### What you need to do
Print the records exactly as written, and let no picture into the answer.

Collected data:
■ ■ ■ ■ ■ ■ ■

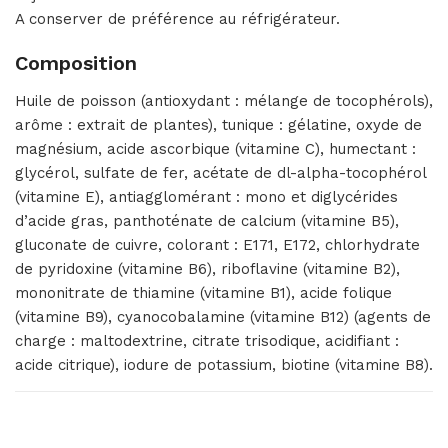
A conserver de préférence au réfrigérateur.
Composition
Huile de poisson (antioxydant : mélange de tocophérols),
arôme : extrait de plantes), tunique : gélatine, oxyde de
magnésium, acide ascorbique (vitamine C), humectant :
glycérol, sulfate de fer, acétate de dl-alpha-tocophérol
(vitamine E), antiagglomérant : mono et diglycérides
d’acide gras, panthoténate de calcium (vitamine B5),
gluconate de cuivre, colorant : E171, E172, chlorhydrate
de pyridoxine (vitamine B6), riboflavine (vitamine B2),
mononitrate de thiamine (vitamine B1), acide folique
(vitamine B9), cyanocobalamine (vitamine B12) (agents de
charge : maltodextrine, citrate trisodique, acidifiant :
acide citrique), iodure de potassium, biotine (vitamine B8).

■ ■ ■ ■ ■ ■ ■

### Task output
A conserver de préférence au réfrigérateur.
Composition
Huile de poisson (antioxydant : mélange de tocophérols),
arôme : extrait de plantes), tunique : gélatine, oxyde de
magnésium, acide ascorbique (vitamine C), humectant :
glycérol, sulfate de fer, acétate de dl-alpha-tocophérol
(vitamine E), antiagglomérant : mono et diglycérides
d’acide gras, panthoténate de calcium (vitamine B5),
gluconate de cuivre, colorant : E171, E172, chlorhydrate
de pyridoxine (vitamine B6), riboflavine (vitamine B2),
mononitrate de thiamine (vitamine B1), acide folique
(vitamine B9), cyanocobalamine (vitamine B12) (agents de
charge : maltodextrine, citrate trisodique, acidifiant :
acide citrique), iodure de potassium, biotine (vitamine B8).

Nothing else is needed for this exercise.